Je nach dem was dir wichtiger ist, Optik oder Lautstärke.
Wenn du leise Lüfter möchtest dann schau dir Skythe S-Flex, NB Multiframes oder die BeQuiet mal näher an.


----------



## L!LA LAUNE BAER (16. Oktober 2009)

*AW: Wasserkühlung Intern oder Extern*

Recom Lüfter sagen mir persönlich auch nichts. Wie nemetona schon schrieb: Optik oder Lautstärke, beides läßt sich nicht immer vereinen. Die einzigen die ich kenne und rot sind, wären die von Yate Loon. Um die aber in einem Silent bereich zu bekommen müßte man schon mit mind. 7V laufen lassen. Ich kann die Noiseblocker NB-PL1 oder für den schmalen Geldbeutel den XL1 und bei Scythe den Slipstream 800 ans Herz legen. Die Lüfter von Xigmathek und zwar der XLF-F1253 ist zwar orange ist aber vom Luftfördervolumen bei 800u/min noch recht ordentlich und vor allem leise.

Die Wakü an sich, die dir KingPiranhas rausgesucht hat, ist für dein System eine sehr gute Wahl und für spätere Aufrüstungen auch noch gut gewappnet. Und sollte der 360´er Radi in der Front nicht mehr reichen, kannst du ja hinten noch 2x240´er Radis nachrüsten aber das ist nur was für High-End Systeme die auch noch maßlos übertaktet werden.

Ich habe "nur" einen 240´er SLIM Dual Radi von Magicool und habe mein Prozi (Intel Q6600) von 2,4GHz auf 3,6GHz getaktet und liege beim Prime95 small ffts nur bei max. 59°C pro Core


----------



## Musikfreak (16. Oktober 2009)

*AW: Wasserkühlung Intern oder Extern*

Ok Danke ich nehm jetz einfach wo mir King rausgesucht hat werde mein Wasser in der Wasserkühlung Rot färben.

Und Lila Laune Bär du hast gesagt der 360er radi in der Front soll ich den Radi in die Front einbaun ?

Dachte hinten einfach 

M.f.G Yannik


----------



## Musikfreak (16. Oktober 2009)

*AW: Wasserkühlung Intern oder Extern*

Ok Danke ich nehm jetz einfach wo mir King rausgesucht hat werde mein Wasser in der Wasserkühlung Rot färben.
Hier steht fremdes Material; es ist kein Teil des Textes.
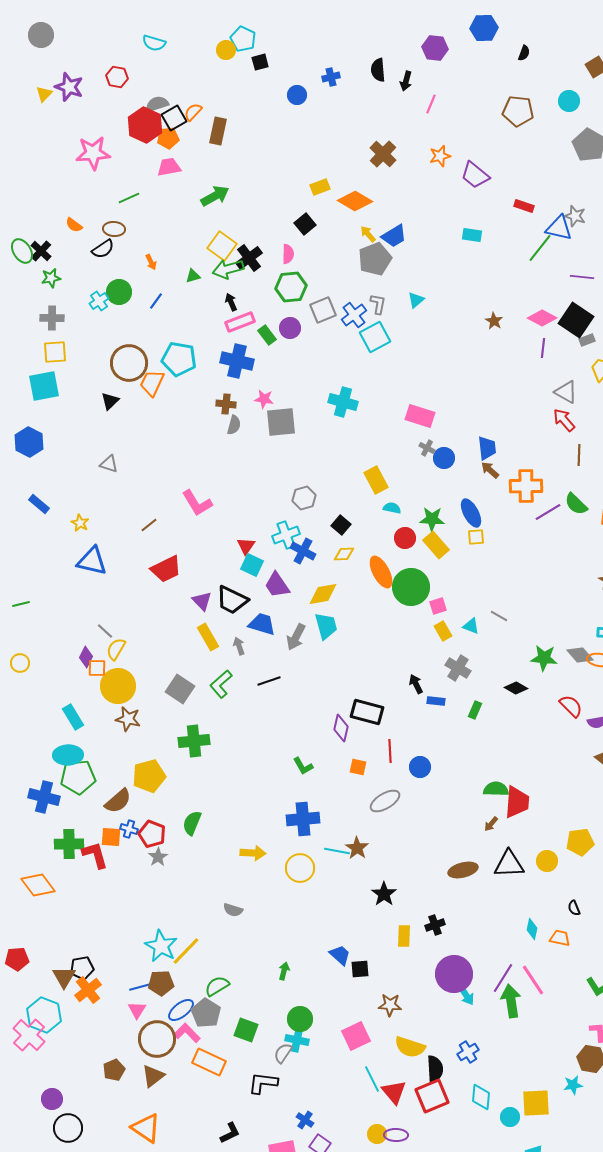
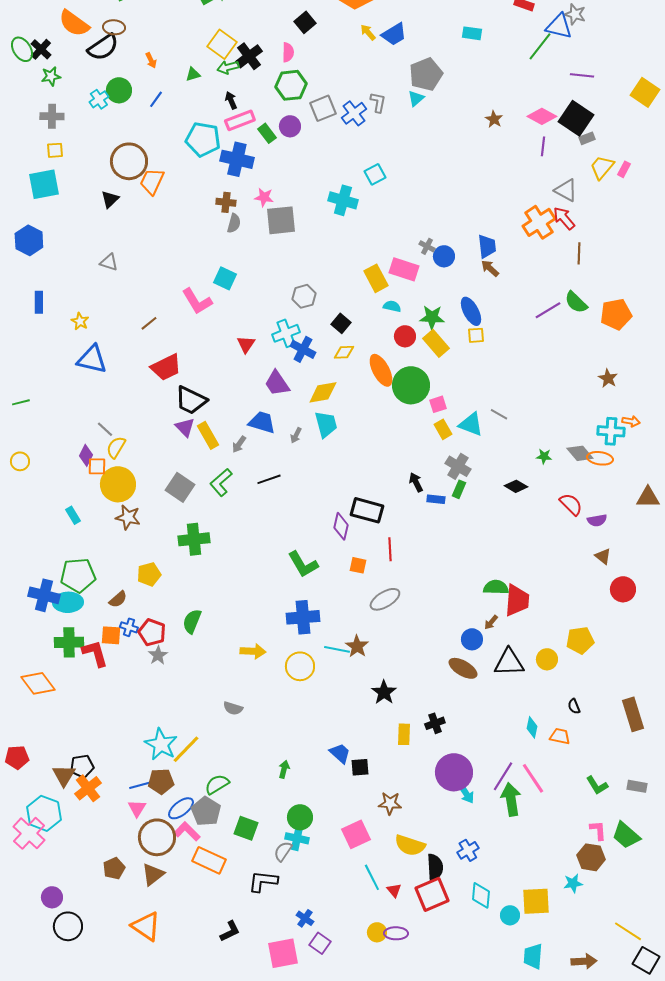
orange semicircle: (74, 225) -> (74, 23), size x1.8
black semicircle: (103, 249) -> (103, 47), size x1.4
gray pentagon: (375, 259) -> (426, 74), moved
green arrow: (228, 269) -> (228, 67), size x0.7
cyan square: (375, 337) -> (375, 174), moved, size x0.7
yellow square: (55, 352) -> (55, 150), size x0.7
cyan pentagon: (179, 359) -> (203, 139), moved
pink rectangle: (420, 416) -> (404, 269), moved
orange cross: (526, 486) -> (539, 222), moved, turned -32
blue rectangle: (39, 504) -> (39, 302), turned 50
cyan square: (252, 565) -> (225, 278), moved
black trapezoid: (232, 600) -> (191, 400), moved
purple triangle: (202, 601) -> (185, 427), moved
cyan triangle: (471, 626) -> (471, 424), size x1.5
gray arrow: (296, 637) -> (296, 435), size x0.6
gray arrow: (239, 646) -> (239, 444), turned -126
green star: (544, 658) -> (544, 456), size x0.6
green rectangle: (475, 710) -> (459, 489), moved
cyan rectangle: (73, 717) -> (73, 515), size x0.7
cyan ellipse: (68, 755) -> (68, 602), moved
green L-shape: (303, 766) -> (303, 564), size x1.5
blue circle: (420, 767) -> (472, 639), moved
yellow pentagon: (149, 776) -> (149, 574), size x0.7
brown semicircle: (118, 801) -> (118, 599), size x0.7
brown ellipse: (463, 870) -> (463, 668), turned 44
red triangle: (394, 1092) -> (394, 890), size x0.6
Und Lila Laune Bär du hast gesagt der 360er radi in der Front soll ich den Radi in die Front einbaun ?

Dachte hinten einfach 

M.f.G Yannik


----------



## L!LA LAUNE BAER (16. Oktober 2009)

*AW: Wasserkühlung Intern oder Extern*

Ich hab mir mal dein Gehäuse rausgesucht und geschaut, wo überhaupt der 360´er Radi platz hätte den KingPiranhas dir rausgesucht hatte. Platz hättest ja nur in der Front. Hinten hast zwar Platz für 5 x 120mm Lüfter, aber kein Platz für 3 x 120mm direkt nebeneinander. Ausserdem ist die Front der beste Ort dafür. Bekommt gleich immer Frischluft.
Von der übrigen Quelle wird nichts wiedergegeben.